Durante el sueño profundo, un hombre sano experimenta entre cuatro y cinco erecciones en promedio cada ocho horas de descanso. Peinado aclara que este proceso, llamado técnicamente tumescencia peneana nocturna, no tiene que ver con sueños o estímulos eróticos, sino que es un mecanismo natural de oxigenación de los tejidos. Factores como el estrés, el alcohol, ciertos medicamentos, la apnea del sueño y los cambios hormonales pueden afectar su frecuencia, pero la desaparición total y prolongada es la verdadera señal de alerta que requiere atención médica.
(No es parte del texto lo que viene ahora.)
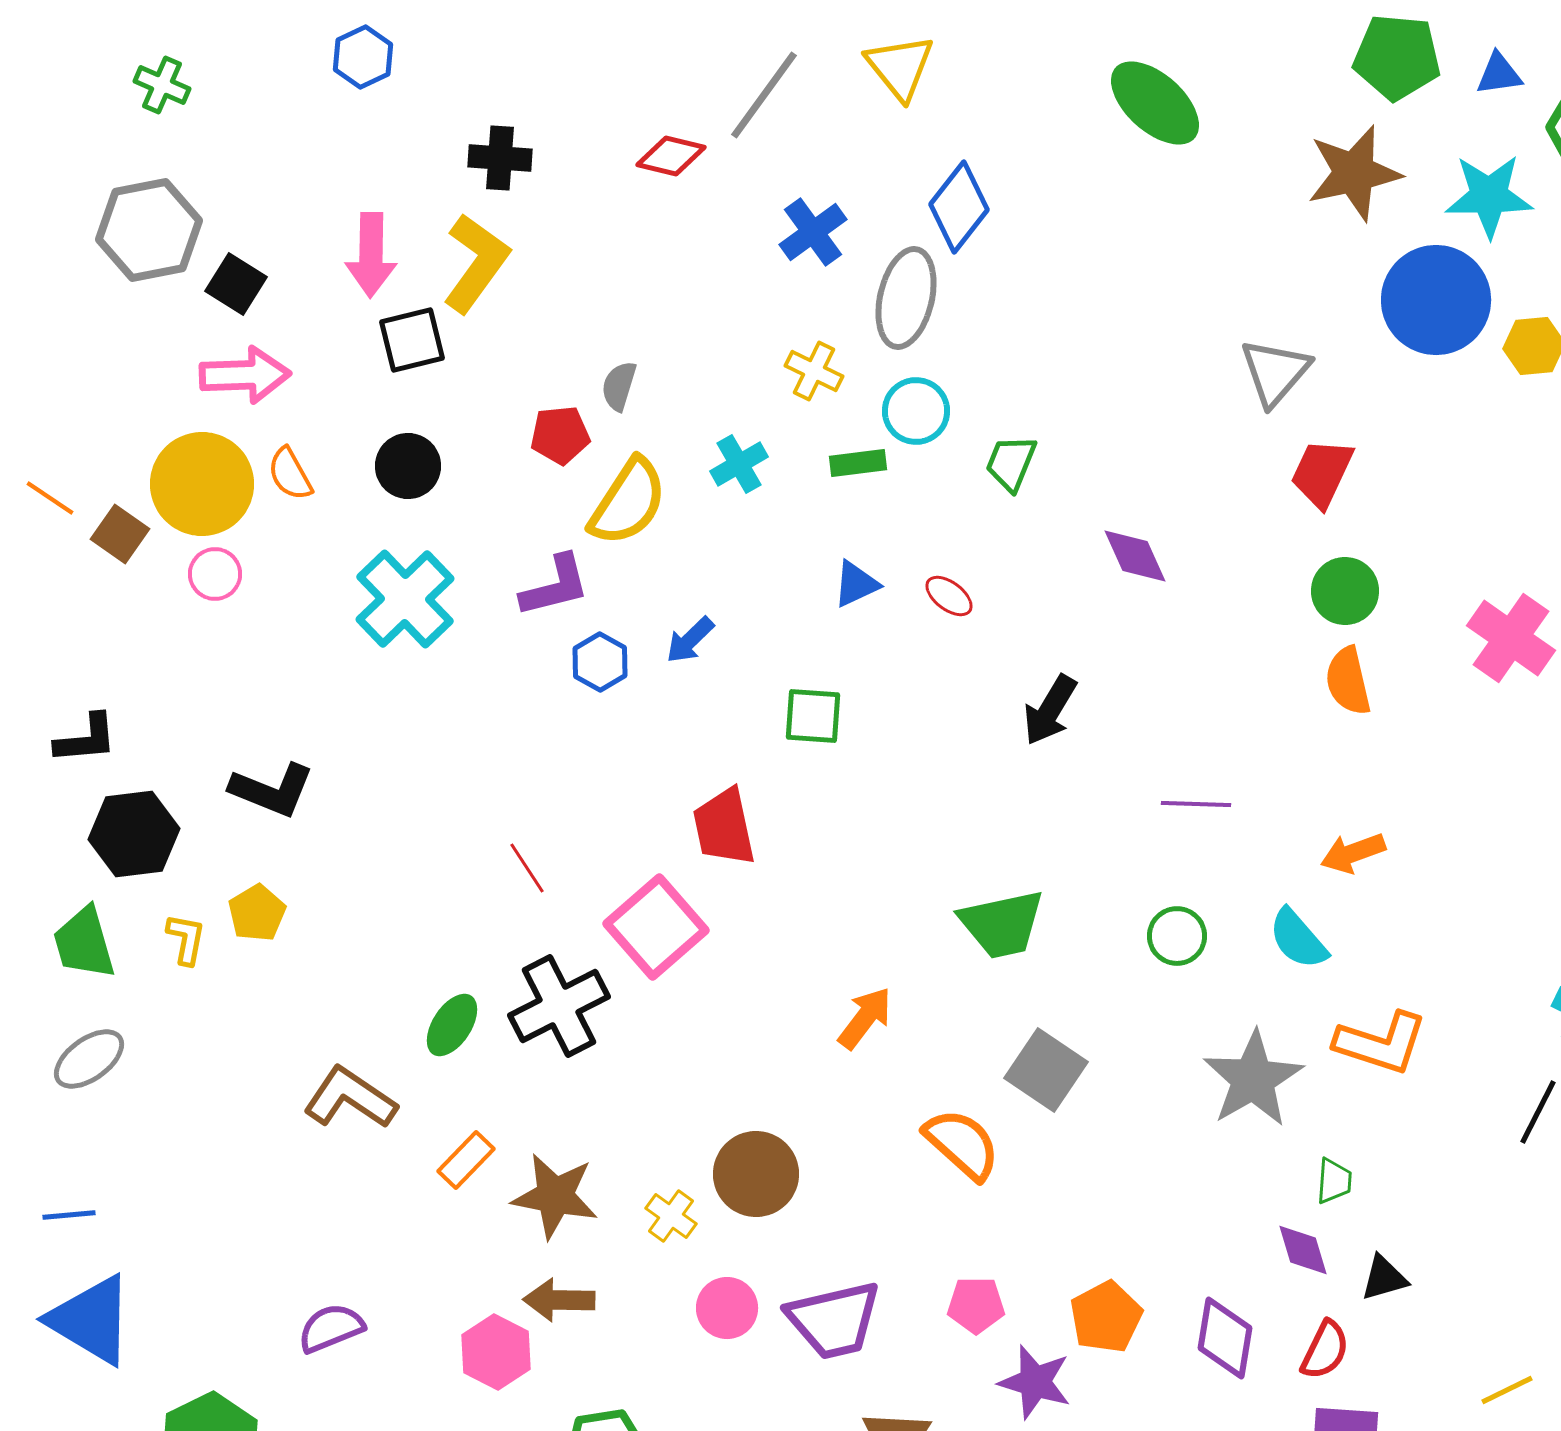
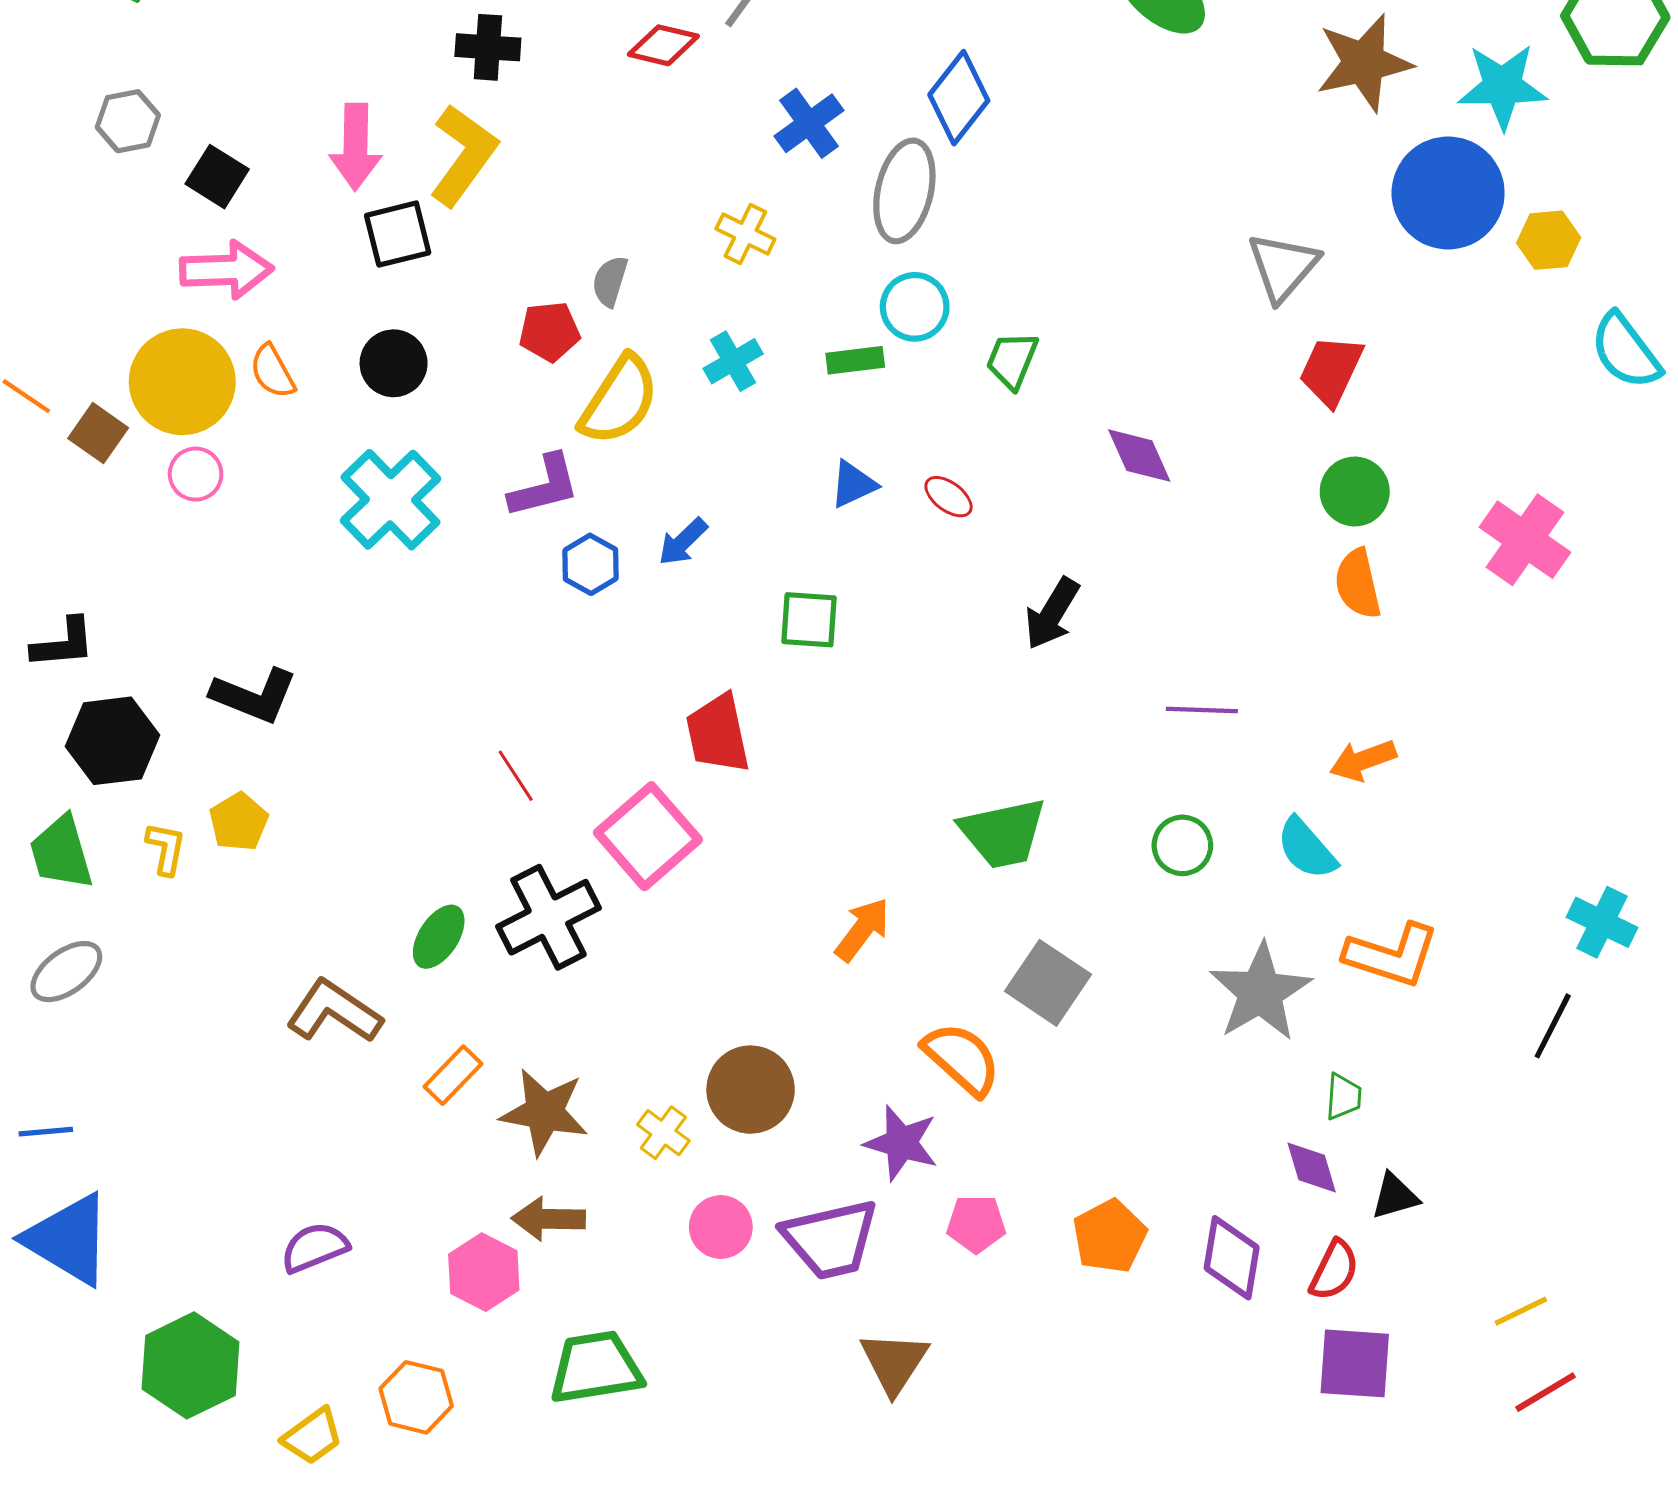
gray hexagon: (149, 230) -> (128, 121), size x0.6
yellow cross: (814, 371) -> (745, 234), moved
purple star: (1035, 1382) -> (901, 1143), moved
El especialista enfatiza que no se debe atribuir estos cambios únicamente al envejecimiento. Se recomienda consultar inmediatamente si la pérdida de erecciones viene acompañada de fatiga marcada, pérdida de masa muscular, dificultad para mantener la erección durante las relaciones sexuales, problemas del sueño o presencia de factores de riesgo como obesidad abdominal e hipertensión.
Ante estos síntomas, el protocolo médico sugiere realizar estudios básicos que incluyan medición de la presión arterial, niveles de glucosa en sangre y perfil de grasas. "El pene es un barómetro del endotelio", afirma Peinado, refiriéndose a la capa interna de las arterias. La detección temprana de anomalías eréctiles ofrece una "ventana de oportunidad" para intervenir en hábitos como el tabaquismo, el sedentarismo y la alimentación antes de que se desarrolle una enfermedad cardiovascular irreversible.